THE TASK - An exact, line-by-line copy is needed, beginning at the line with "Sub Categories" and ending at the last line of the listing below.

□ □ □

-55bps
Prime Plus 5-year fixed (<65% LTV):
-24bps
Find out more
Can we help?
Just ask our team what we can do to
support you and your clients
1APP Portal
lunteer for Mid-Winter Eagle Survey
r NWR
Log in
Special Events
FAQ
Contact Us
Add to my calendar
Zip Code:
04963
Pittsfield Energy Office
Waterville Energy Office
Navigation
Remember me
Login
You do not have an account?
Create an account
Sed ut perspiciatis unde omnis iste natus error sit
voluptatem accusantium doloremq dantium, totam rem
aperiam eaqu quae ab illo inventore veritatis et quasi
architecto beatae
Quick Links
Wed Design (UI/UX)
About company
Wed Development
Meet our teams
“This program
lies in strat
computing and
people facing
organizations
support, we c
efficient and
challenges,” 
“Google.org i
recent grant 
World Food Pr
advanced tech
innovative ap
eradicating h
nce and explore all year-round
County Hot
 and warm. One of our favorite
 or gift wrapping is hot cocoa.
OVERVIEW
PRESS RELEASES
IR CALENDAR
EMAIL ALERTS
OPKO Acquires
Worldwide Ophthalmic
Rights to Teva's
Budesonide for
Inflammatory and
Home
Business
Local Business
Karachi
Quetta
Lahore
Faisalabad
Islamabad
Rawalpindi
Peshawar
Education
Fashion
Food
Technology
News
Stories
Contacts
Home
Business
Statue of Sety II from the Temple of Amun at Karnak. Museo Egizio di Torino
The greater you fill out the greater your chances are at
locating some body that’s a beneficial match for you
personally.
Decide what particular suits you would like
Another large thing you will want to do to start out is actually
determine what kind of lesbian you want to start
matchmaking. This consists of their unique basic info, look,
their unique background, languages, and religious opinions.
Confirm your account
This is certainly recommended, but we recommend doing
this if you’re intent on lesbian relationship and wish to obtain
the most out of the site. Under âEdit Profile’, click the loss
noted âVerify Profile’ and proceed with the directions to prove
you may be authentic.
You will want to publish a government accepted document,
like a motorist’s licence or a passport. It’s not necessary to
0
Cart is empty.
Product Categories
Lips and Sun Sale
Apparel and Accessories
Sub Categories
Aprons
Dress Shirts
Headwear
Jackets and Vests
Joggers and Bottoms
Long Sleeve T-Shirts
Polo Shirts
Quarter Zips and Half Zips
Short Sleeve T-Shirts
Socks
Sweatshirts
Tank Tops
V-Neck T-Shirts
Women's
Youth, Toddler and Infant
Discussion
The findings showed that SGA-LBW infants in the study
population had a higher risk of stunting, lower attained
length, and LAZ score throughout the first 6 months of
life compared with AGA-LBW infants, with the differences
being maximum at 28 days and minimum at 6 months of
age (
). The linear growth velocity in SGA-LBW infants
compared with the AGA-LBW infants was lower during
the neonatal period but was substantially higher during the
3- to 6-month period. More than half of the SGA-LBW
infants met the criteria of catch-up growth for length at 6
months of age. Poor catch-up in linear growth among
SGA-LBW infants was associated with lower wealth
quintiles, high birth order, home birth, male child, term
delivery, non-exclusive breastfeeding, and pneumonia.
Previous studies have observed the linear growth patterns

□ □ □

ANSWER FOR THIS EXERCISE -
Sub Categories
Aprons
Dress Shirts
Headwear
Jackets and Vests
Joggers and Bottoms
Long Sleeve T-Shirts
Polo Shirts
Quarter Zips and Half Zips
Short Sleeve T-Shirts
Socks
Sweatshirts
Tank Tops
V-Neck T-Shirts
Women's
Youth, Toddler and Infant
Discussion
The findings showed that SGA-LBW infants in the study
population had a higher risk of stunting, lower attained
length, and LAZ score throughout the first 6 months of
life compared with AGA-LBW infants, with the differences
being maximum at 28 days and minimum at 6 months of
age (
). The linear growth velocity in SGA-LBW infants
compared with the AGA-LBW infants was lower during
the neonatal period but was substantially higher during the
3- to 6-month period. More than half of the SGA-LBW
infants met the criteria of catch-up growth for length at 6
months of age. Poor catch-up in linear growth among
SGA-LBW infants was associated with lower wealth
quintiles, high birth order, home birth, male child, term
delivery, non-exclusive breastfeeding, and pneumonia.
Previous studies have observed the linear growth patterns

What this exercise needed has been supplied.